Sunday’s performance wasn’t any better. I got lost again, Will missed a tunnel….a tunnel for crying out loud! And once again went around a couple of jumps. Though we got firsts in five of the combined days runs, we got a ‘q’ on only one. 10% success ratio. What went wrong? Better yet, what had I done wrong?
I spent the drive home, the pink sunset sky washing the roads in pastel, with Willie’s head gently resting in my lap, thinking about what went wrong. Patting his soft fur, each run got a replay and in depth analysis. Did I miss a cross, use the wrong hand gesture or turn my shoulder in the wrong direction? All of the above and a few more mistakes.
Losing never comes easy.
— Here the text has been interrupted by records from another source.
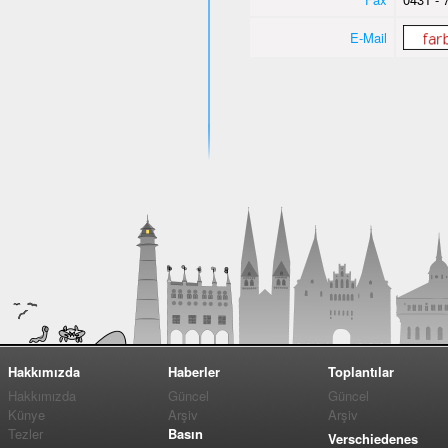
E-Mail
Hakkımızda
Haberler
Toplantılar
Hakkımızda
Güncel
Güncel
Künye
Arşiv
Arşiv
Tezler
Basın
Verschiedenes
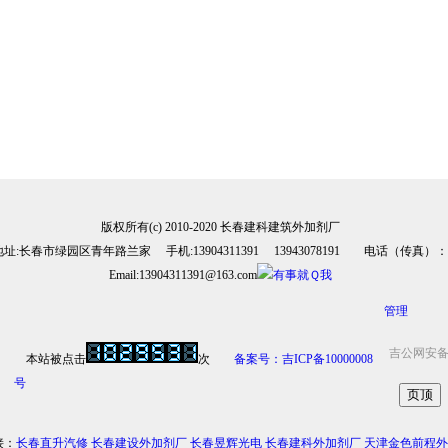
版权所有(c) 2010-2020 长春建科建筑外加剂厂
地址:长春市绿园区青年路兰家 手机:13904311391 13943078191 电话（传真）：
Email:13904311391@163.com
管理
吉公网安备 2
本站被点击
次
备案号：吉ICP备10000008
号
接：
长春直升汽修
长春建设外加剂厂
长春昱辉光电
长春建科外加剂厂
天津金色前程外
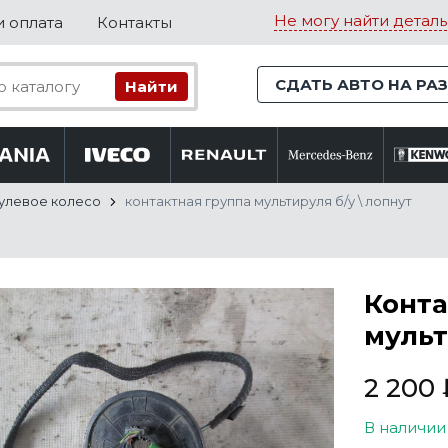
Не могу найти деталь
и оплата
Контакты
СДАТЬ АВТО НА РА
улевое колесо
контактная группа мультируля б/у \ лопнут
Конта
мульт
2 200
В наличии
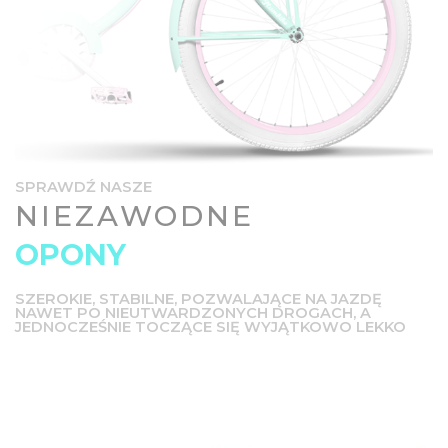
SPRAWDŹ NASZE
NIEZAWODNE
OPONY
SZEROKIE, STABILNE, POZWALAJĄCE NA JAZDĘ
NAWET PO NIEUTWARDZONYCH DROGACH, A
JEDNOCZEŚNIE TOCZĄCE SIĘ WYJĄTKOWO LEKKO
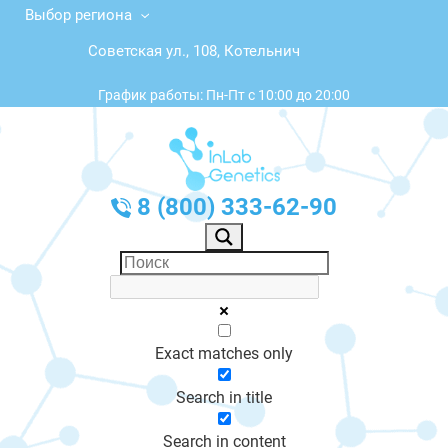
Выбор региона
Советская ул., 108, Котельнич
График работы: Пн-Пт с 10:00 до 20:00
8 (800) 333-62-90
Exact matches only
Search in title
Search in content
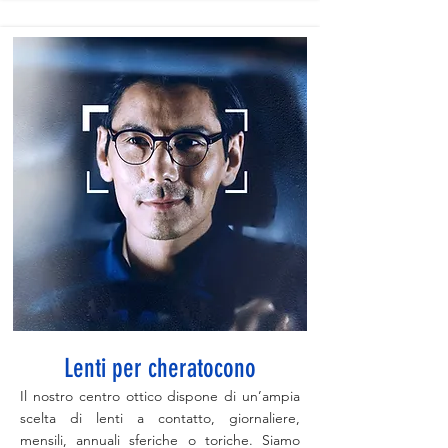
Lenti per cheratocono
Il nostro centro ottico dispone di un’ampia
scelta di lenti a contatto, giornaliere,
mensili, annuali sferiche o toriche. Siamo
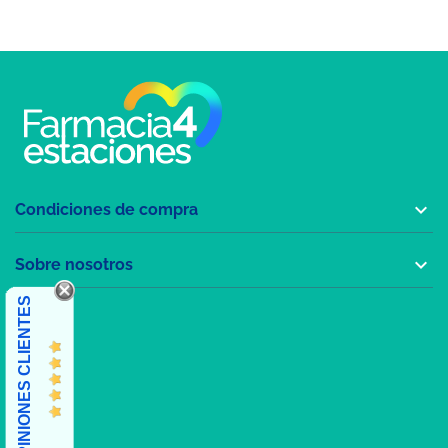

Condiciones de compra

Sobre nosotros
OPINIONES CLIENTES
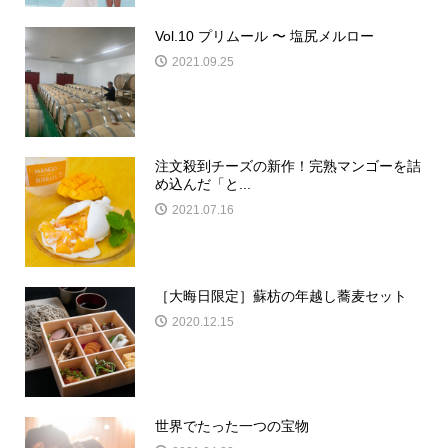
Vol.10 プリムール 〜 塩尻メルロー
2021.09.25
注文殺到チーズの新作！完熟マンゴーを詰
め込んだ「と...
2021.07.16
［大晦日限定］蘇枋の年越し蕎麦セット
2020.12.15
世界でたった一つの宝物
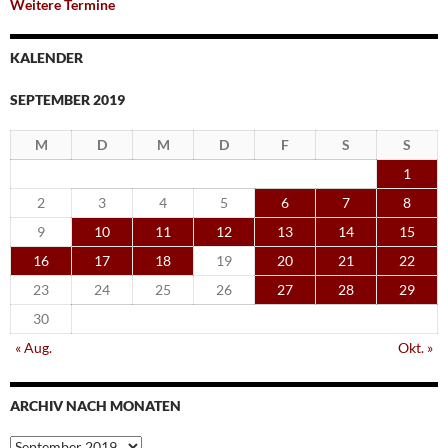
Weitere Termine
KALENDER
SEPTEMBER 2019
M
D
M
D
F
S
S
1
2
3
4
5
6
7
8
9
10
11
12
13
14
15
16
17
18
19
20
21
22
23
24
25
26
27
28
29
30
« Aug.
Okt. »
ARCHIV NACH MONATEN
Archiv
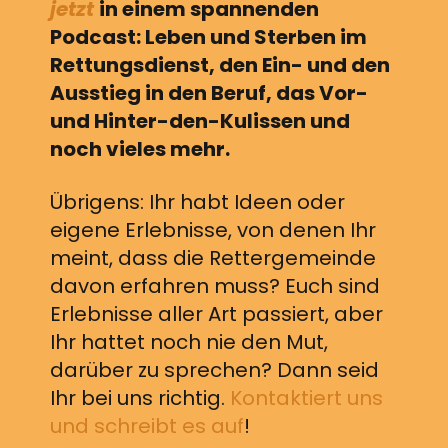
jetzt
in einem spannenden
Podcast: Leben und Sterben im
Rettungsdienst, den Ein- und den
Ausstieg in den Beruf, das Vor-
und Hinter-den-Kulissen und
noch vieles mehr.
Übrigens: Ihr habt Ideen oder
eigene Erlebnisse, von denen Ihr
meint, dass die Rettergemeinde
davon erfahren muss? Euch sind
Erlebnisse aller Art passiert, aber
Ihr hattet noch nie den Mut,
darüber zu sprechen? Dann seid
Ihr bei uns richtig.
Kontaktiert uns
und schreibt es auf
!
And I am very quick to put all the blame on my shoulders.
Perhaps it didn’t all belong there.
We are so careful to not blame our dogs for mistakes in the ring that sometimes we make ourselves responsible for the dog just having an off day! Will was running in a new venue. My friend from Seattle came up to camp with us and watch us work. He’d never met her before. He slept in a tent, not with his favourite boy, on said favourite boy’s bed, but in a tent, with lots of noise going on outside and a cold draft coming in the window. And then there were all those new people who just wanted to hug and snuggle him! Yes, I made some mistakes, but Will did too. We are after all a team, and as such need to take team responsibility.
Lesson learned? I’m not always a big klutz, I don’t always screw up and I have a great partnership with the love of my life. Forget the self flagellation, get on with it, and try, try again!